A new hyperlens crystal is capable of resolving details as small as a virus on the surface of living cells. The atomic structure of the hexagonal boron nitride crystal is shown in the cutout. Credit: Keith Wood, Vanderbilt University

New hyperlenses are giving scientists the ability to capture images of living cells in great detail.

A team from Vanderbilt University has created a new hyperlens that can resolve objects much smaller than the wavelength of light using hexagonal boron nitride (hBN)—a natural crystal with hyperlensing properties.

Previously, the best resolution using hBN was an object about 36 times smaller than the infrared wavelength used—the size of the smallest bacteria. Improvements in the quality of the crystal has enhanced the potential imaging capability by about a factor of ten.

The researchers enhanced the hBN crystals by using isotopically purified boron. Natural boron contains two isotopes that differ in weight by about 10 percent, a combination that significantly degrades the crystal’s optical properties in the infrared.

The researchers believe that a lens made from the purified crystal can, in principle, capture images of objects as small as 30 nanometers in size.

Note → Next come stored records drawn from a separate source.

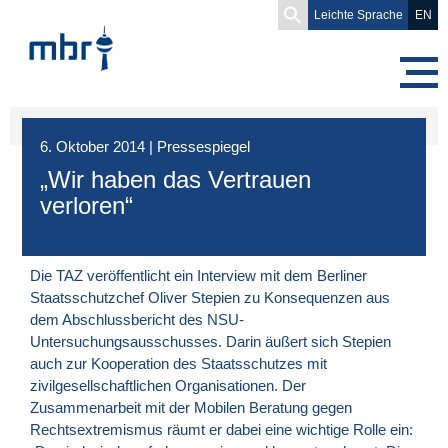
Search
Leichte Sprache
EN
for:
6. Oktober 2014
|
Pressespiegel
„Wir haben das Vertrauen
verloren“
Die TAZ veröffentlicht ein Interview mit dem Berliner
Staatsschutzchef Oliver Stepien zu Konsequenzen aus
dem Abschlussbericht des NSU-
Untersuchungsausschusses. Darin äußert sich Stepien
auch zur Kooperation des Staatsschutzes mit
zivilgesellschaftlichen Organisationen. Der
Zusammenarbeit mit der Mobilen Beratung gegen
Rechtsextremismus räumt er dabei eine wichtige Rolle ein:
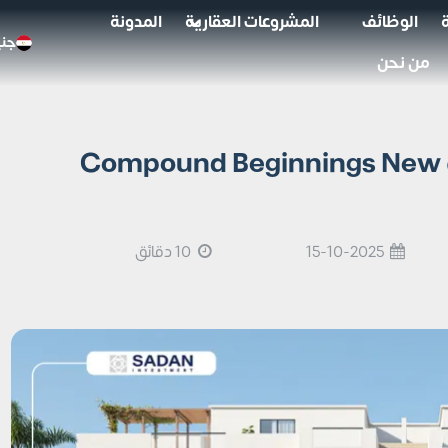
الوظائف
المشروعات العقارية
المدونة
جني
من نحن
كمبوند Beginnings زايد الجديدة Compound Beginnings New
15-10-2025
10 دقائق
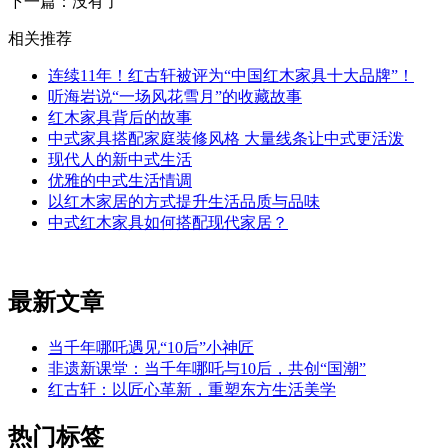
下一篇：没有了
相关推荐
连续11年！红古轩被评为“中国红木家具十大品牌”！
听海岩说“一场风花雪月”的收藏故事
红木家具背后的故事
中式家具搭配家庭装修风格 大量线条让中式更活泼
现代人的新中式生活
优雅的中式生活情调
以红木家居的方式提升生活品质与品味
中式红木家具如何搭配现代家居？
最新文章
当千年哪吒遇见“10后”小神匠
非遗新课堂：当千年哪吒与10后，共创“国潮”
红古轩：以匠心革新，重塑东方生活美学
热门标签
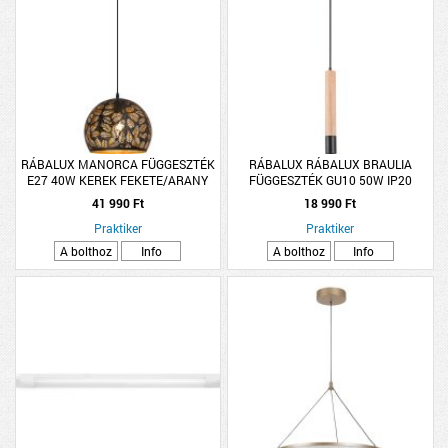
RÁBALUX MANORCA FÜGGESZTÉK
RÁBALUX RÁBALUX BRAULIA
E27 40W KEREK FEKETE/ARANY
FÜGGESZTÉK GU10 50W IP20
5,5X100CM BÜKK
41 990 Ft
18 990 Ft
Praktiker
Praktiker
A bolthoz
Info
A bolthoz
Info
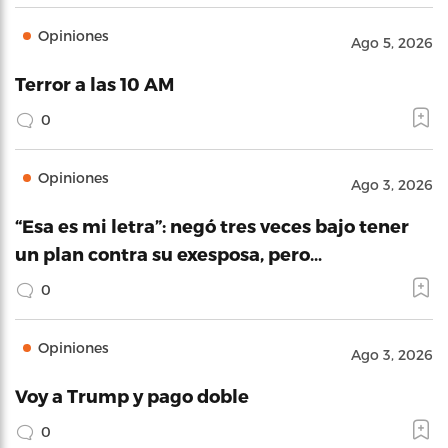
Opiniones
Ago 5, 2026
Terror a las 10 AM
0
Opiniones
Ago 3, 2026
“Esa es mi letra”: negó tres veces bajo tener
un plan contra su exesposa, pero…
0
Opiniones
Ago 3, 2026
Voy a Trump y pago doble
0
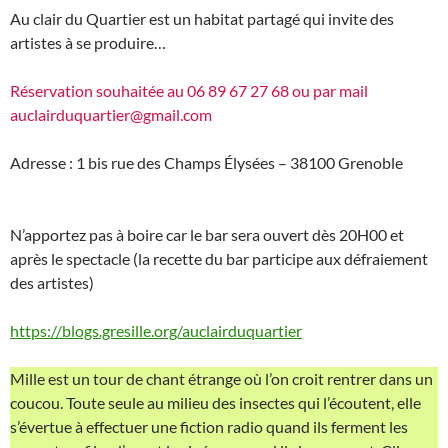
Au clair du Quartier est un habitat partagé qui invite des
artistes à se produire…
Réservation souhaitée au 06 89 67 27 68 ou par mail
auclairduquartier@gmail.com
Adresse : 1 bis rue des Champs Élysées – 38100 Grenoble
N’apportez pas à boire car le bar sera ouvert dès 20H00 et
après le spectacle (la recette du bar participe aux défraiement
des artistes)
https://blogs.gresille.org/auclairduquartier
Mille est un tour de chant étrange où l’on croit rentrer dans un
coucou. Toute seule au milieu des insectes qui l’écoutent, elle
s’évertue à effectuer une fiction radio quand ils ferment les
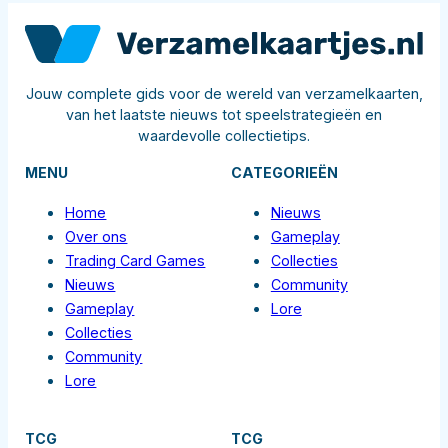
Jouw complete gids voor de wereld van verzamelkaarten,
van het laatste nieuws tot speelstrategieën en
waardevolle collectietips.
MENU
CATEGORIEËN
Home
Nieuws
Over ons
Gameplay
Trading Card Games
Collecties
Nieuws
Community
Gameplay
Lore
Collecties
Community
Lore
TCG
TCG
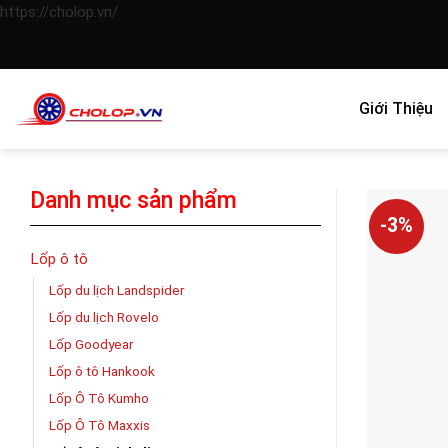
Skip
https://cholop.vn/
to
content
Giới Thiệu
Danh mục sản phẩm
-3%
Lốp ô tô
Lốp du lịch Landspider
Lốp du lịch Rovelo
Lốp Goodyear
Lốp ô tô Hankook
Lốp Ô Tô Kumho
Lốp Ô Tô Maxxis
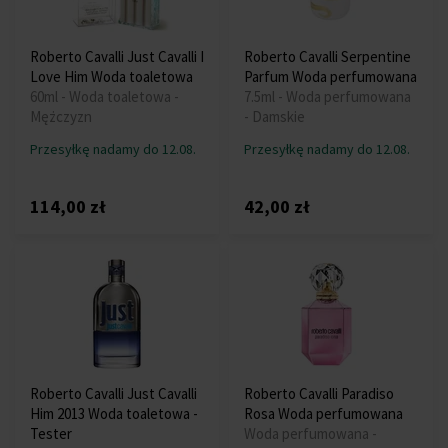
Roberto Cavalli Just Cavalli I
Roberto Cavalli Serpentine
Love Him Woda toaletowa
Parfum Woda perfumowana
60ml - Woda toaletowa -
7.5ml - Woda perfumowana
Mężczyzn
- Damskie
Przesyłkę nadamy do 12.08.
Przesyłkę nadamy do 12.08.
114,00 zł
42,00 zł
Roberto Cavalli Just Cavalli
Roberto Cavalli Paradiso
Him 2013 Woda toaletowa -
Rosa Woda perfumowana
Tester
Woda perfumowana -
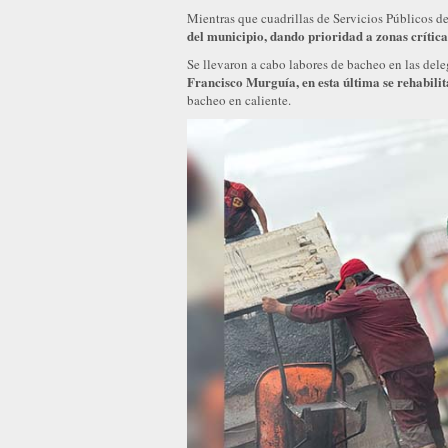
Mientras que cuadrillas de Servicios Públicos de
del municipio, dando prioridad a zonas crítica
Se llevaron a cabo labores de bacheo en las dele
Francisco Murguía, en esta última se rehabil
bacheo en caliente.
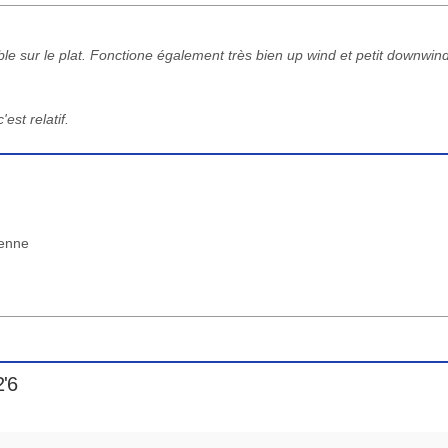
e sur le plat. Fonctione également très bien up wind et petit downwin
est relatif.
yenne
2'6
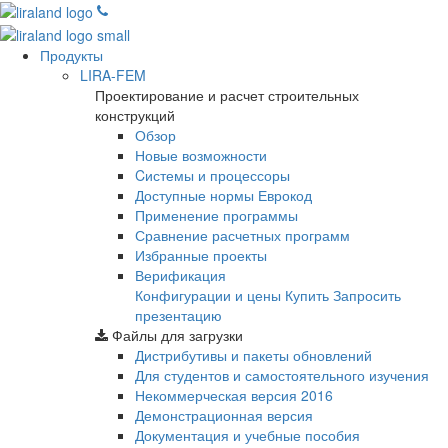
Продукты
LIRA-FEM
Проектирование и расчет строительных
конструкций
Обзор
Новые возможности
Cистемы и процессоры
Доступные нормы Еврокод
Применение программы
Сравнение расчетных программ
Избранные проекты
Верификация
Конфигурации и цены
Купить
Запросить
презентацию
Файлы для загрузки
Дистрибутивы и пакеты обновлений
Для студентов и самостоятельного изучения
Некоммерческая версия
2016
Демонстрационная версия
Документация и учебные пособия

“We have demonstrated that the inherent efficiency limitations of hyperlenses can be overcome through isotopic engineering,” Alexander Giles, a research physicists at the U.S. Naval Research Laboratory, said in a statement. “Controlling and manipulating light at nanoscale dimensions is notoriously difficult and inefficient.

“Our work provides a new path forward for the next generation of materials and devices.”

The level of detail that optical microscopes can image is limited by the wavelength of light and the index of refraction of the lens material. 

At infrared wavelengths the diffraction limit is about 3,250 nanometers, which can be surpassed by using hBN due to its ability to support surface phonon polaritons, hybrid particles made up of photons of light coupling with vibrating, charged atoms in a crystal that have wavelengths much shorter than the incident light.

While scientists have developed several instruments capable of producing images with nanoscale resolution, they are incompatible with living organisms.

This is because they either operate under a high vacuum, expose samples to harmful levels of radiation, require lethal sample preparation techniques like freeze-drying or remove samples from their natural, solution-based environment.

However, hyperlens can provide highly detailed images of living cells in their natural environments using low-energy light that does not cause harm. Using infrared light to perform the imaging also provides spectroscopic information about the objects it images.

The new technology could have a range of applications for biological and medical science, as well as in communications and for nanoscale optical components.  

Researchers from the University of California, Sand Diego, Kansas State University, Oak Ridge National Laboratory and Columbia University also contributed to the study.